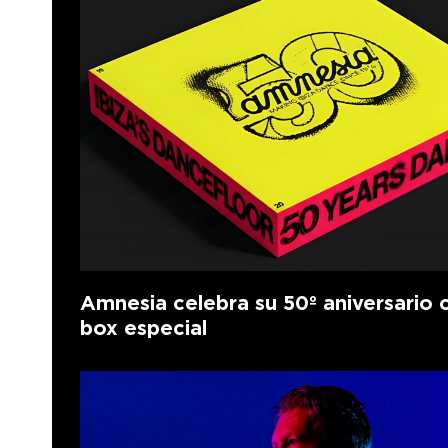
Amnesia celebra su 50º aniversario 
box especial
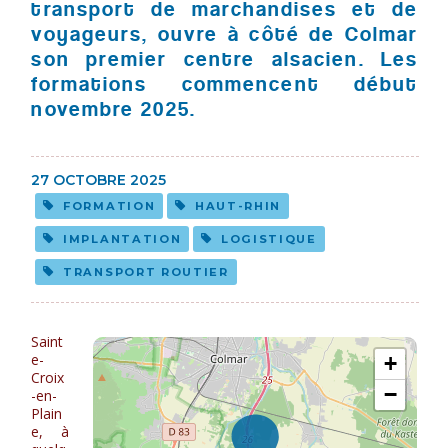
transport de marchandises et de
voyageurs, ouvre à côté de Colmar
son premier centre alsacien. Les
formations commencent début
novembre 2025.
27 OCTOBRE 2025
FORMATION
HAUT-RHIN
IMPLANTATION
LOGISTIQUE
TRANSPORT ROUTIER
Saint
e-
Croix
-en-
Plain
e, à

.....

The copy should hold every entry above word for word and none of the pictures.

Amnesia celebra su 50º aniversario 
box especial
transport de marchandises et de
voyageurs, ouvre à côté de Colmar
son premier centre alsacien. Les
formations commencent début
novembre 2025.
27 OCTOBRE 2025
FORMATION
HAUT-RHIN
IMPLANTATION
LOGISTIQUE
TRANSPORT ROUTIER
Saint
e-
Croix
-en-
Plain
e, à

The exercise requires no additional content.